* To do:
From the entries below, list each line with "sierpnia".

* Material supplied:
====================

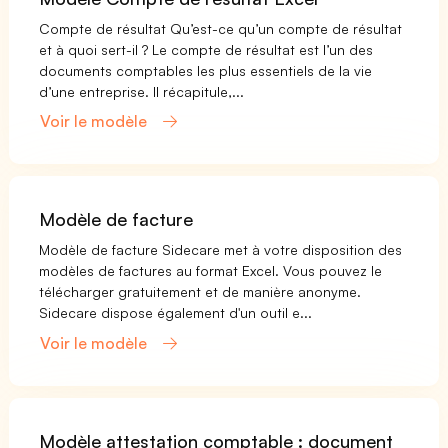
Compte de résultat Qu’est-ce qu’un compte de résultat
et à quoi sert-il ? Le compte de résultat est l’un des
documents comptables les plus essentiels de la vie
d’une entreprise. Il récapitule,...
Voir le modèle
Modèle de facture
Modèle de facture Sidecare met à votre disposition des
modèles de factures au format Excel. Vous pouvez le
télécharger gratuitement et de manière anonyme.
Sidecare dispose également d'un outil e...
Voir le modèle
Modèle attestation comptable : document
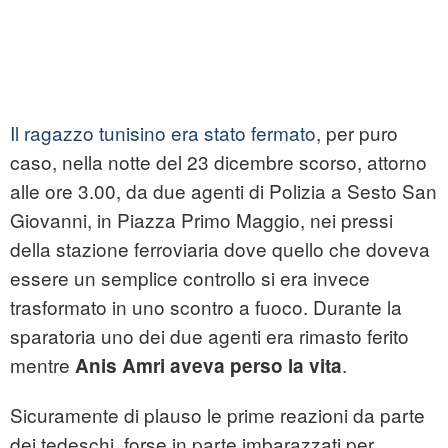
Il ragazzo tunisino era stato fermato
, per puro
caso, nella notte del 23 dicembre scorso, attorno
alle ore 3.00, da due agenti di Polizia a Sesto San
Giovanni, in Piazza Primo Maggio, nei pressi
della stazione ferroviaria dove quello che doveva
essere un semplice controllo si era invece
trasformato in uno scontro a fuoco. Durante la
sparatoria uno dei due agenti era rimasto ferito
mentre
.
Anis Amri aveva perso la vita
Sicuramente di plauso le prime reazioni da parte
dei tedeschi, forse in parte imbarazzati per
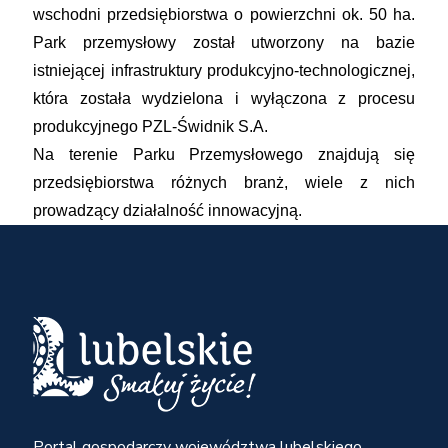
wschodni przedsiębiorstwa o powierzchni ok. 50 ha.
Park przemysłowy został utworzony na bazie
istniejącej infrastruktury produkcyjno-technologicznej,
która została wydzielona i wyłączona z procesu
produkcyjnego PZL-Świdnik S.A.
Na terenie Parku Przemysłowego znajdują się
przedsiębiorstwa różnych branż, wiele z nich
prowadzący działalność innowacyjną.
Portal gospodarczy województwa lubelskiego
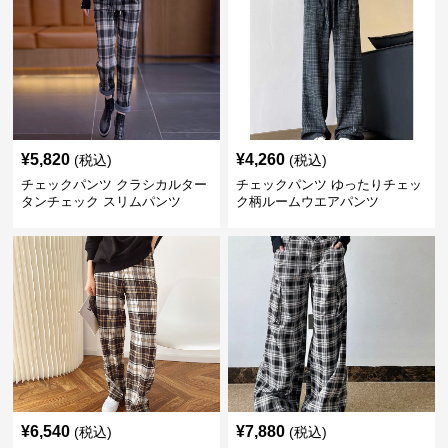
¥
5,820
¥
4,260
(税込)
(税込)
チェックパンツ クラシカルター
チェックパンツ ゆったりチェッ
タンチェック スリムパンツ
ク柄ルームウエアパンツ
¥
6,540
¥
7,880
(税込)
(税込)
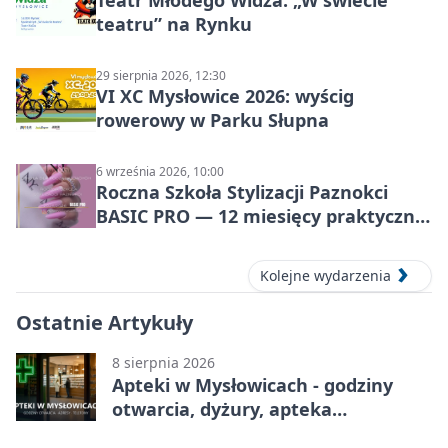
Teatr Młodego Widza: „W świecie
teatru” na Rynku
29 sierpnia 2026, 12:30
VI XC Mysłowice 2026: wyścig
rowerowy w Parku Słupna
6 września 2026, 10:00
Roczna Szkoła Stylizacji Paznokci
BASIC PRO — 12 miesięcy praktycznej
nauki w Mysłowicach
Kolejne wydarzenia
Ostatnie Artykuły
8 sierpnia 2026
Apteki w Mysłowicach - godziny
otwarcia, dyżury, apteka
całodobowa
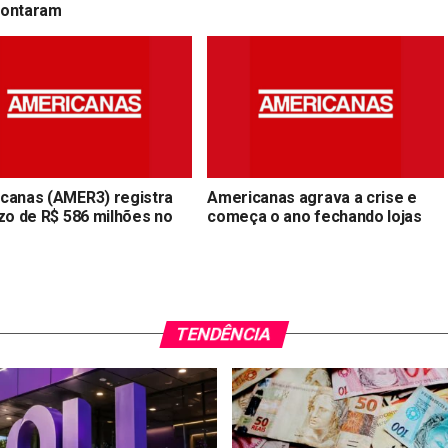
ontaram
canas (AMER3) registra
Americanas agrava a crise e
ízo de R$ 586 milhões no
começa o ano fechando lojas
TENDÊNCIA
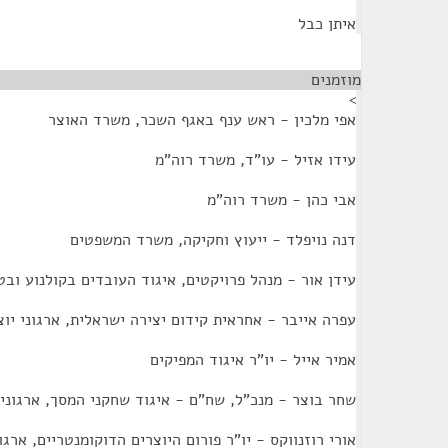
איתן כבל
מוזמנים
¶
>
אפי מלכין - ראש ענף באגף השכר, משרד האוצר
עידו אזיל - עו"ד, משרד רוה"מ
אבי כהן - משרד רוה"מ
דנה נויפלד - ייעוץ וחקיקה, משרד המשפטים
עידן אור - מנהל פרויקטים, איגוד העובדים בקולנוע ובטל
עפרה אייבר - אחראית קידום יצירה ישראלית, ארגוני יו
אמיר אייל - יו"ר איגוד המפיקים
שחר בוצר - מנכ"ל, שח"ם - איגוד שחקני המסך, ארגוני 
אורי רוזנווקס - יו"ר פורום היוצרים הדוקומנטריים, ארגו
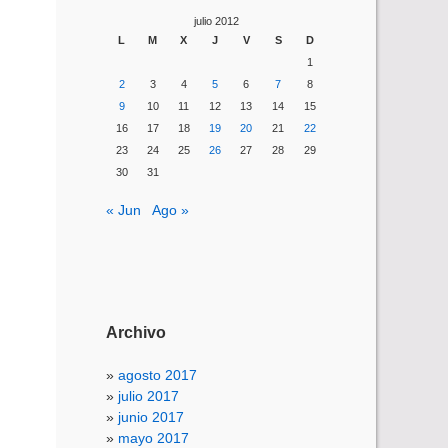
julio 2012
L
M
X
J
V
S
D
1
2
3
4
5
6
7
8
9
10
11
12
13
14
15
16
17
18
19
20
21
22
23
24
25
26
27
28
29
30
31
« Jun
Ago »
Archivo
agosto 2017
julio 2017
junio 2017
mayo 2017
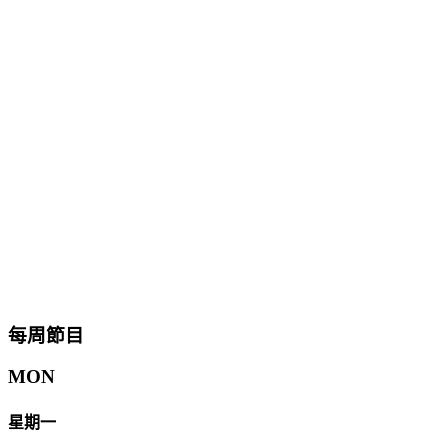
每周節目
MON
星期一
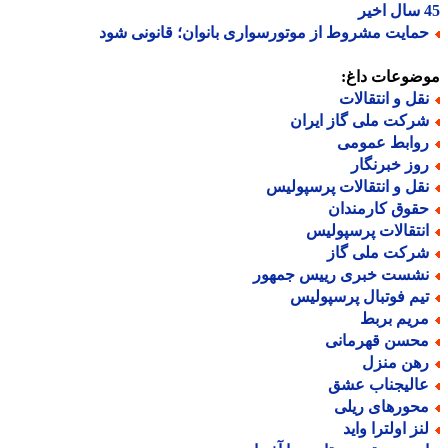
مایت مشروط از موتورسواری بانوان؛ قانونی شود
ضوعات داغ:
قل و انتقالات
رکت ملی گاز ایران
وابط عمومی
وز خبرنگار
قل و انتقالات پرسپولیس
قوق کارمندان
نتقالات پرسپولیس
رکت ملی گاز
شست خبری رییس جمهور
یم فوتبال پرسپولیس
ریم بربط
حسن قهرمانی
هن منزل
الیجناب عشق
حورهای ریلی
نز اولترا واید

====================

* Solution for this task:
29 sierpnia 2026, 12:30
8 sierpnia 2026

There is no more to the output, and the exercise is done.